One of the things that I've found is that once they become engaged in your mission and they're living these value goals, all of a sudden, they're contributing ideas. They're contributing activity. They're contributing growing others. Once you see that in your practice, you are starting to cook with guests, you're getting raving fans from your patients because they feel it. You can't have a raving fan if you don't have raving employees, if you don't have raving team members. I mean raving in a good way, raving happy, raving joy and good vibration. You feel that when you walk into a clinic. I have always found that people see that smile over the phone. If they're not feeling it over the phone, they're not going to feel it when they walk in.

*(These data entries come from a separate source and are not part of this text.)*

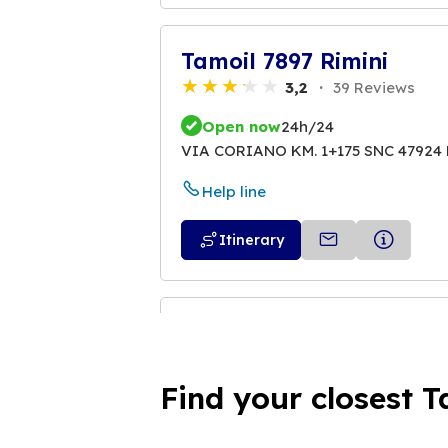
Tamoil 7897 Rimini
3,2
39 Reviews
Open now
24h/24
VIA CORIANO KM. 1+175 SNC 47924 
Help line
Itinerary
Tamoil 3847 Rimini
4,0
46 Reviews
Find your closest T
Open now
24h/24
VIA EUTERPE 20 47900 Rimini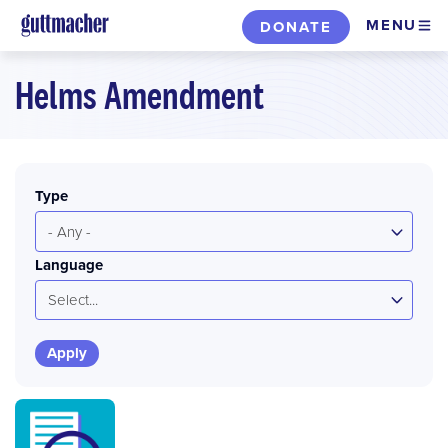
Skip
MENU
DONATE
to
main
Helms Amendment
content
Type
- Any -
Language
Select...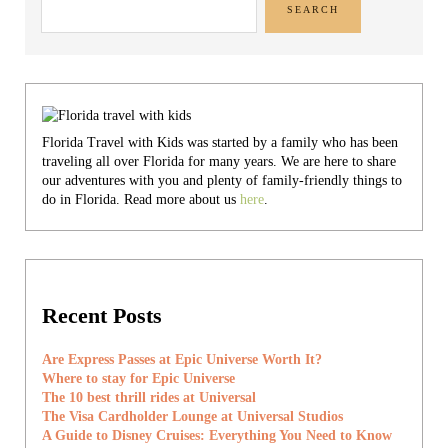
SEARCH
Florida Travel with Kids was started by a family who has been
traveling all over Florida for many years. We are here to share
our adventures with you and plenty of family-friendly things to
do in Florida. Read more about us
here
.
Recent Posts
Are Express Passes at Epic Universe Worth It?
Where to stay for Epic Universe
The 10 best thrill rides at Universal
The Visa Cardholder Lounge at Universal Studios
A Guide to Disney Cruises: Everything You Need to Know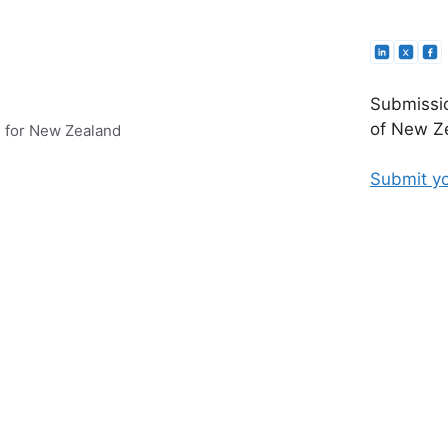
Submissio
of New Ze
e for New Zealand
Submit yo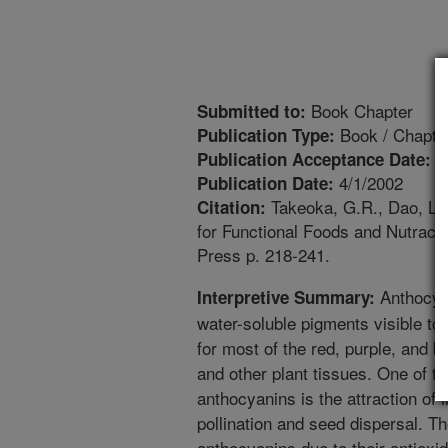
Book Chapter
Submitted to:
Book / Chapte
Publication Type:
4
Publication Acceptance Date:
4/1/2002
Publication Date:
Takeoka, G.R., Dao, L.T
Citation:
for Functional Foods and Nutrace
Press p. 218-241.
Anthocyan
Interpretive Summary:
water-soluble pigments visible t
for most of the red, purple, and bl
and other plant tissues. One of t
anthocyanins is the attraction of 
pollination and seed dispersal. Th
anthocyanins due to their antioxid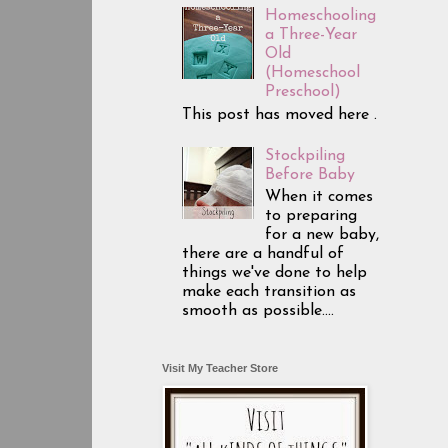
Homeschooling
a Three-Year
Old
(Homeschool
Preschool)
This post has moved here .
Stockpiling
Before Baby
When it comes
to preparing
for a new baby,
there are a handful of
things we've done to help
make each transition as
smooth as possible....
Visit My Teacher Store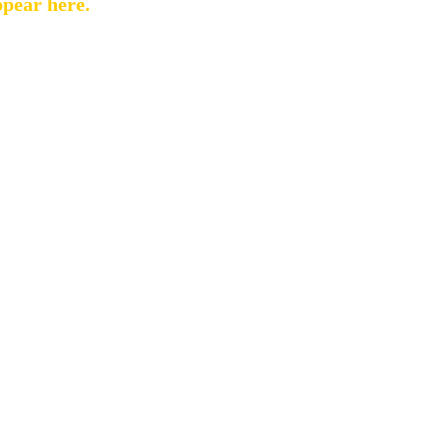
ppear here.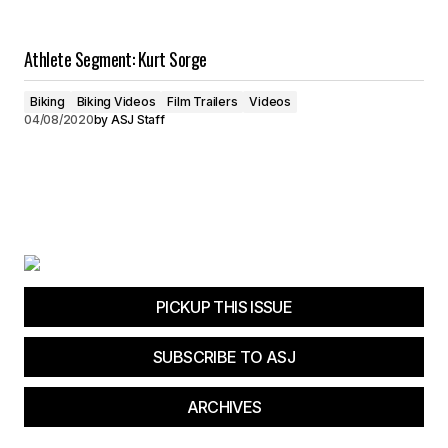
Athlete Segment: Kurt Sorge
Biking
Biking Videos
Film Trailers
Videos
04/08/2020
by
ASJ Staff
PICKUP THIS ISSUE
SUBSCRIBE TO ASJ
ARCHIVES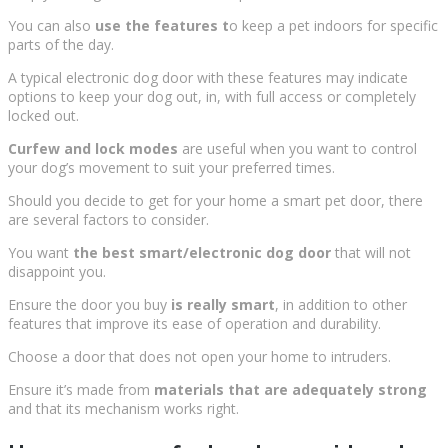
You can also
use the features t
o keep a pet indoors for specific
parts of the day.
A typical electronic dog door with these features may indicate
options to keep your dog out, in, with full access or completely
locked out.
Curfew and lock modes
are useful when you want to control
your dog’s movement to suit your preferred times.
Should you decide to get for your home a smart pet door, there
are several factors to consider.
You want
the best smart/electronic dog door
that will not
disappoint you.
Ensure the door you buy
is really smart
, in addition to other
features that improve its ease of operation and durability.
Choose a door that does not open your home to intruders.
Ensure it’s made from
materials that are adequately strong
and that its mechanism works right.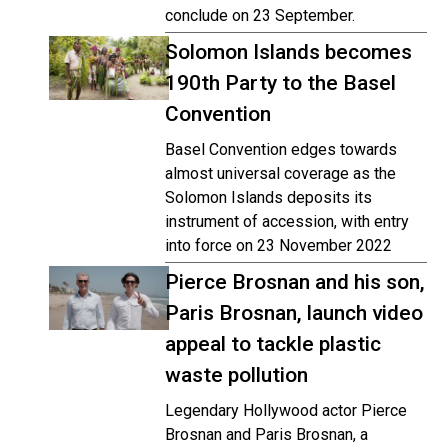
conclude on 23 September.
Solomon Islands becomes
190th Party to the Basel
Convention
Basel Convention edges towards
almost universal coverage as the
Solomon Islands deposits its
instrument of accession, with entry
into force on 23 November 2022
Pierce Brosnan and his son,
Paris Brosnan, launch video
appeal to tackle plastic
waste pollution
Legendary Hollywood actor Pierce
Brosnan and Paris Brosnan, a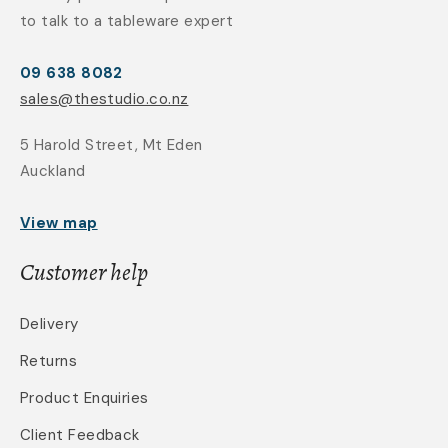
to talk to a tableware expert
09 638 8082
sales@thestudio.co.nz
5 Harold Street, Mt Eden
Auckland
View map
Customer help
Delivery
Returns
Product Enquiries
Client Feedback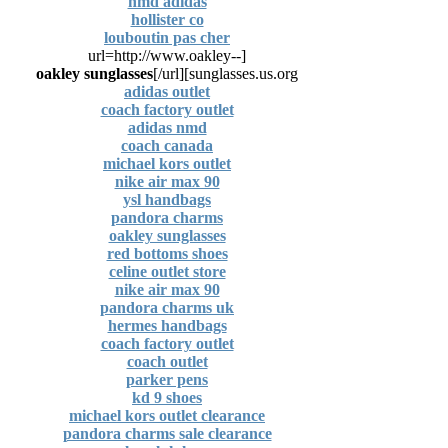
nmd adidas
hollister co
louboutin pas cher
[url=http://www.oakley--
oakley sunglasses
[/url]
sunglasses.us.org]
adidas outlet
coach factory outlet
adidas nmd
coach canada
michael kors outlet
nike air max 90
ysl handbags
pandora charms
oakley sunglasses
red bottoms shoes
celine outlet store
nike air max 90
pandora charms uk
hermes handbags
coach factory outlet
coach outlet
parker pens
kd 9 shoes
michael kors outlet clearance
pandora charms sale clearance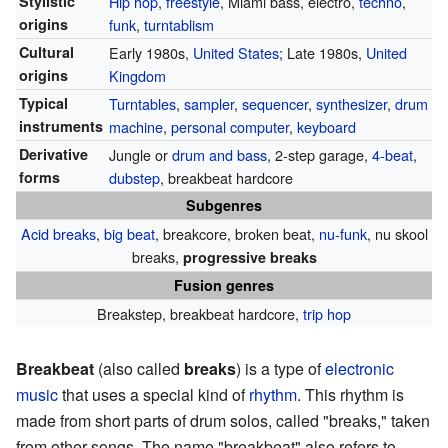
Stylistic
Hip hop
,
freestyle
, Miami bass, electro,
techno
,
origins
funk
,
turntablism
Cultural
Early 1980s,
United States
; Late 1980s,
United
origins
Kingdom
Typical
Turntables
,
sampler
,
sequencer
,
synthesizer
,
drum
instruments
machine
,
personal computer
,
keyboard
Derivative
Jungle or
drum and bass
, 2-step garage,
4-beat
,
forms
dubstep
, breakbeat hardcore
Subgenres
Acid breaks
,
big beat
, breakcore, broken beat,
nu-funk
, nu skool
breaks,
progressive breaks
Fusion genres
Breakstep, breakbeat hardcore,
trip hop
Breakbeat
(also called
breaks
) is a type of
electronic
music
that uses a special kind of
rhythm
. This rhythm is
made from short parts of drum solos, called "breaks," taken
from other songs. The name "breakbeat" also refers to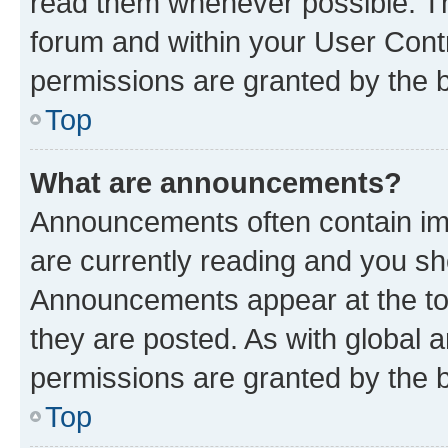
read them whenever possible. The
forum and within your User Con
permissions are granted by the b
Top
What are announcements?
Announcements often contain imp
are currently reading and you s
Announcements appear at the top
they are posted. As with globa
permissions are granted by the b
Top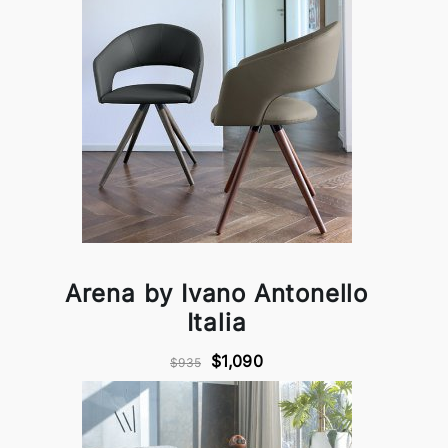
Arena by Ivano Antonello
Italia
$1,090
$935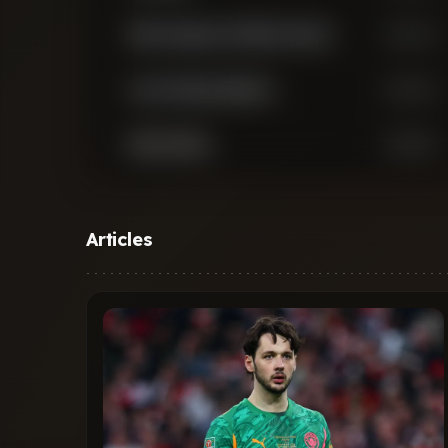
Arthur Augusto de Matos Soares
Defender
Lucas Vazquez Iglesias
Defender
Ibrahim Maza
Midfielder
Robert Andrich
Midfielder
Articles
Ignacio Ezequiel Agustin Fernandez
Midfielder
Carballo
Exequiel Alejandro Palacios
Midfielder
Claudio Jeremias Echeverri
Midfielder
Jeanuel Belocian
Midfielder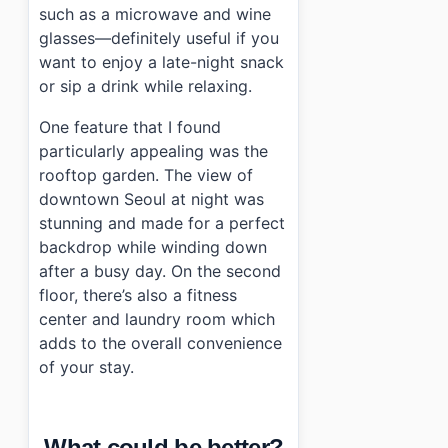
such as a microwave and wine
glasses—definitely useful if you
want to enjoy a late-night snack
or sip a drink while relaxing.
One feature that I found
particularly appealing was the
rooftop garden. The view of
downtown Seoul at night was
stunning and made for a perfect
backdrop while winding down
after a busy day. On the second
floor, there’s also a fitness
center and laundry room which
adds to the overall convenience
of your stay.
What could be better?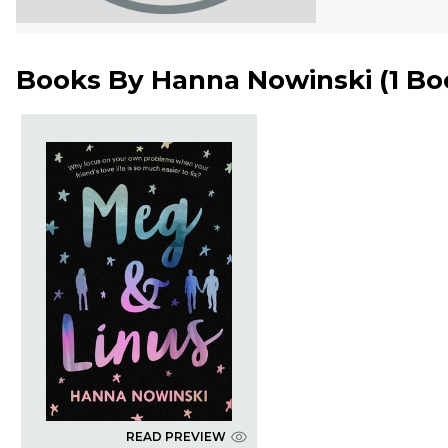
Books By
Hanna Nowinski
(
1 Bo
READ PREVIEW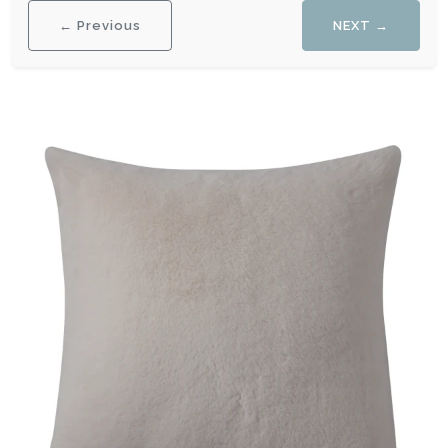
← Previous
NEXT →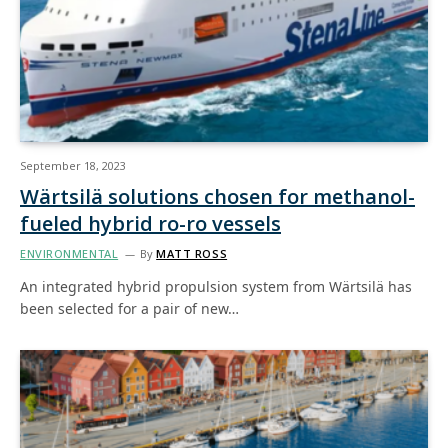
September 18, 2023
Wärtsilä solutions chosen for methanol-
fueled hybrid ro-ro vessels
ENVIRONMENTAL
By
MATT ROSS
An integrated hybrid propulsion system from Wärtsilä has
been selected for a pair of new…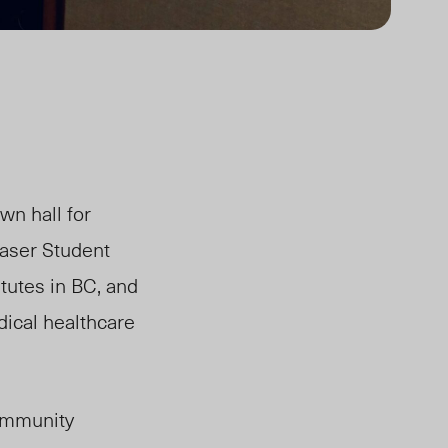
wn hall for
raser Student
tutes in BC, and
dical healthcare
community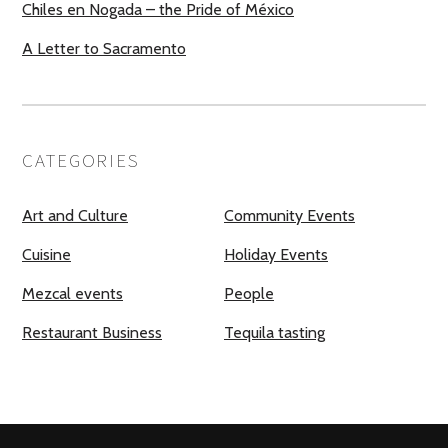
Chiles en Nogada – the Pride of México
A Letter to Sacramento
CATEGORIES
Art and Culture
Community Events
Cuisine
Holiday Events
Mezcal events
People
Restaurant Business
Tequila tasting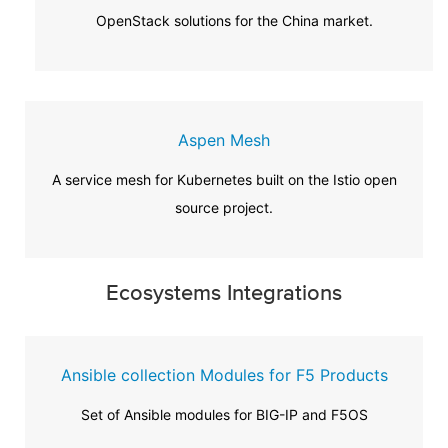
OpenStack solutions for the China market.
Aspen Mesh
A service mesh for Kubernetes built on the Istio open
source project.
Ecosystems Integrations
Ansible collection Modules for F5 Products
Set of Ansible modules for BIG-IP and F5OS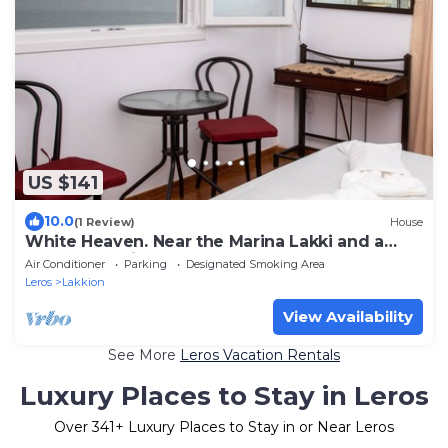
US $141
10.0
(1 Review)
House
White Heaven. Near the Marina Lakki and a
Wonderful View of the Port.
Air Conditioner
Parking
Designated Smoking Area
Leros
Lakkion
View Availability
See More
Leros Vacation Rentals
Luxury Places to Stay in Leros
Over
341
+ Luxury Places to Stay in or Near Leros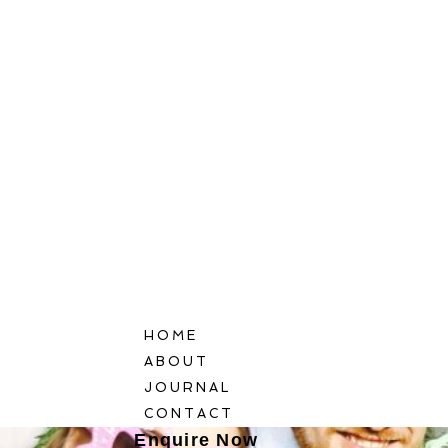
HOME
ABOUT
JOURNAL
CONTACT
Enquire Now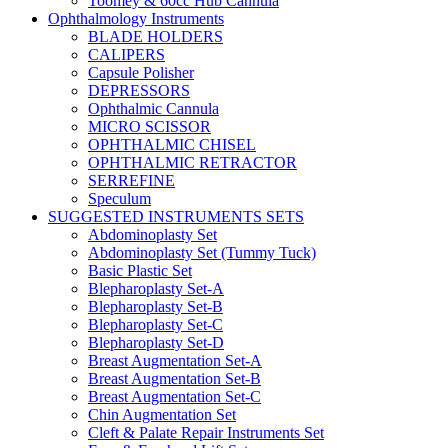
Toomey & 60cc Hub Cannula
Ophthalmology Instruments
BLADE HOLDERS
CALIPERS
Capsule Polisher
DEPRESSORS
Ophthalmic Cannula
MICRO SCISSOR
OPHTHALMIC CHISEL
OPHTHALMIC RETRACTOR
SERREFINE
Speculum
SUGGESTED INSTRUMENTS SETS
Abdominoplasty Set
Abdominoplasty Set (Tummy Tuck)
Basic Plastic Set
Blepharoplasty Set-A
Blepharoplasty Set-B
Blepharoplasty Set-C
Blepharoplasty Set-D
Breast Augmentation Set-A
Breast Augmentation Set-B
Breast Augmentation Set-C
Chin Augmentation Set
Cleft & Palate Repair Instruments Set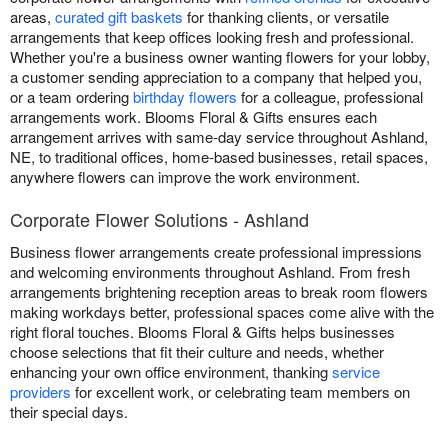
areas,
curated gift baskets
for thanking clients, or versatile
arrangements that keep offices looking fresh and professional.
Whether you're a business owner wanting flowers for your lobby,
a customer sending appreciation to a company that helped you,
or a team ordering
birthday flowers
for a colleague, professional
arrangements work. Blooms Floral & Gifts ensures each
arrangement arrives with same-day service throughout Ashland,
NE, to traditional offices, home-based businesses, retail spaces,
anywhere flowers can improve the work environment.
Corporate Flower Solutions - Ashland
Business flower arrangements create professional impressions
and welcoming environments throughout Ashland. From fresh
arrangements brightening reception areas to break room flowers
making workdays better, professional spaces come alive with the
right floral touches. Blooms Floral & Gifts helps businesses
choose selections that fit their culture and needs, whether
enhancing your own office environment, thanking
service
providers
for excellent work, or celebrating team members on
their special days.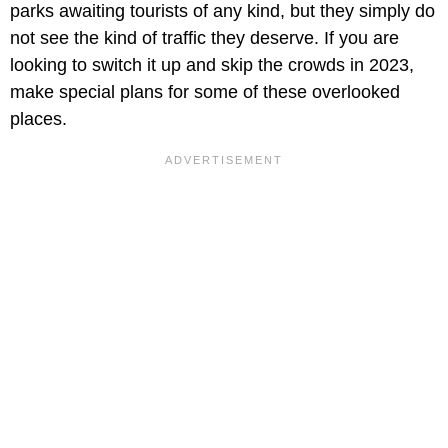
parks awaiting tourists of any kind, but they simply do
not see the kind of traffic they deserve. If you are
looking to switch it up and skip the crowds in 2023,
make special plans for some of these overlooked
places.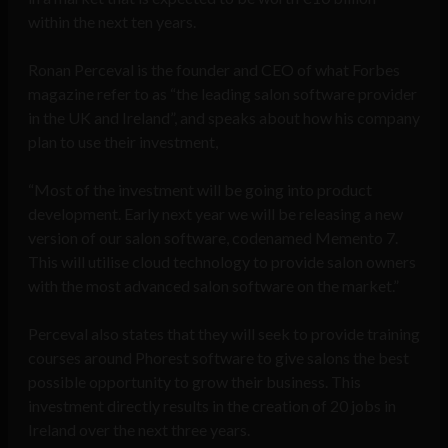
within the next ten years.
Ronan Perceval is the founder and CEO of what Forbes
magazine refer to as “the leading salon software provider
in the UK and Ireland”, and speaks about how his company
plan to use their investment,
“Most of the investment will be going into product
development. Early next year we will be releasing a new
version of our salon software, codenamed Memento 7.
This will utilise cloud technology to provide salon owners
with the most advanced salon software on the market.”
Perceval also states that they will seek to provide training
courses around Phorest software to give salons the best
possible opportunity to grow their business. This
investment directly results in the creation of 20 jobs in
Ireland over the next three years.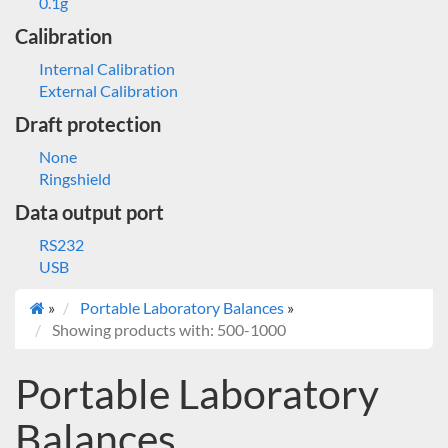
0.1g
Calibration
Internal Calibration
External Calibration
Draft protection
None
Ringshield
Data output port
RS232
USB
»
Portable Laboratory Balances
»
Showing products with: 500-1000
Portable Laboratory
Balances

Your step number two is about staying people-focused. Talk to us a little about being people-focused. Sometimes as physical therapists, we tend to be pleasers. We might keep someone on the bus who maybe isn't value-aligned but they're doing the bare minimums. How do you stay people-focused but then still stay accountable to performance statistics?
I'm going through that with a client. I'm not a physical therapist but I've surrounded myself with amazing physical therapy partners for many years. One of the things that I've found to be the most endearing quality of a physical therapist is their heart. They go into this business because they're touchy feely people. They're not a surgeon that cuts and leaves. They are hands on in the middle of people's lives, helping people get to that next level, whatever that is. On the other side, that sometimes is a weakness because you keep people on maybe longer than you should. The expiration date has happened. It's hard to pull it out of the refrigerator. Clearly, that feeling of mentoring and that feeling of working with your team needs to be always fresh.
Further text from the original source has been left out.